The study used four-month-old mice (equivalent to 20-30 years old in humans) and two-year-old mice (equivalent to 56-69 years old in humans). After a certain amount of time, the mice were separated and after two months, the researchers examined the bodies of the old mice to see what condition it was in.

It turned out that genetic aging of blood and liver tissue was significantly reduced. The researchers also found that genes associated with longevity extension, which are activated by interventions such as calorie restriction, were turned on.

The procedure led to cell rejuvenation in the old mice and a 10 percent increase in lifespan compared to a control group of mice not subjected to parabiosis.

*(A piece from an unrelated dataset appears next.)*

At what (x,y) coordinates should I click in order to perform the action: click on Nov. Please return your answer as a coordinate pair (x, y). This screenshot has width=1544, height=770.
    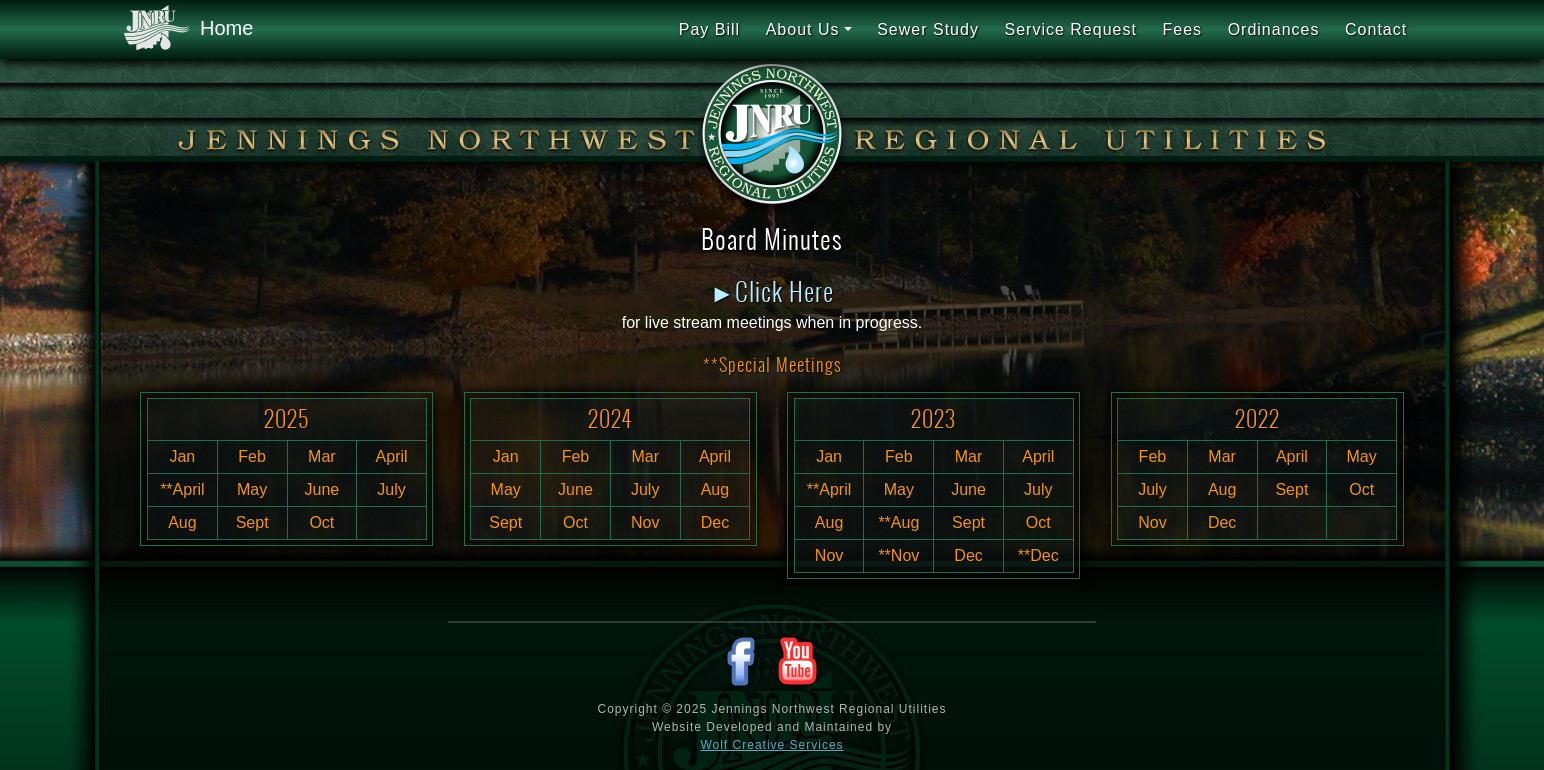     Looking at the image, I should click on (645, 522).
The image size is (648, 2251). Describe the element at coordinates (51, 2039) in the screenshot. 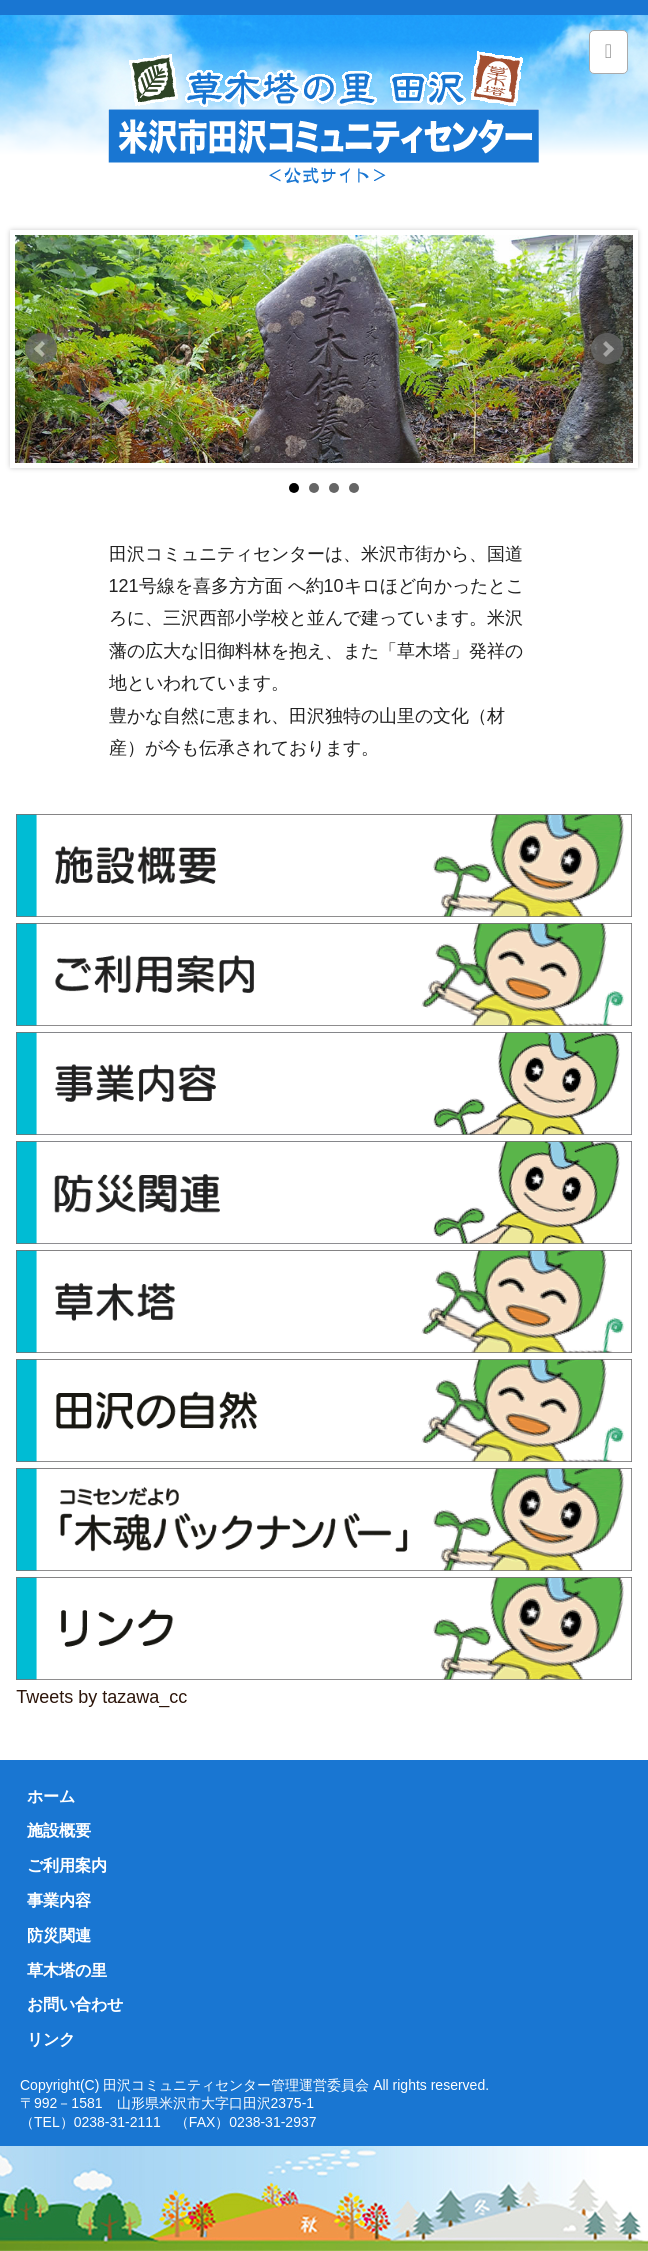 I see `リンク` at that location.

Despite the successful study, White notes that such a procedure is not moral or practical for humans. Nor can it be said with certainty that the results of this study can be extrapolated to humans.

He acknowledged that scientists do not fully understand exactly which molecules in young blood cause the rejuvenating effects.

"The elements that control this process are important, but they are not yet known. Are they proteins or metabolites? Are they new cells that the young mouse gives the young mouse, or is the young mouse just buffering the old blood? That's what we hope to find out next," the scientist noted.

Earlier OBOZREVATEL told about eccentric 45-year-old millionaire entrepreneur from the United States Brian Johnson, who is so eager to be young that he started transfusing himself the blood of younger people. One of the donors was his 17-year-old son.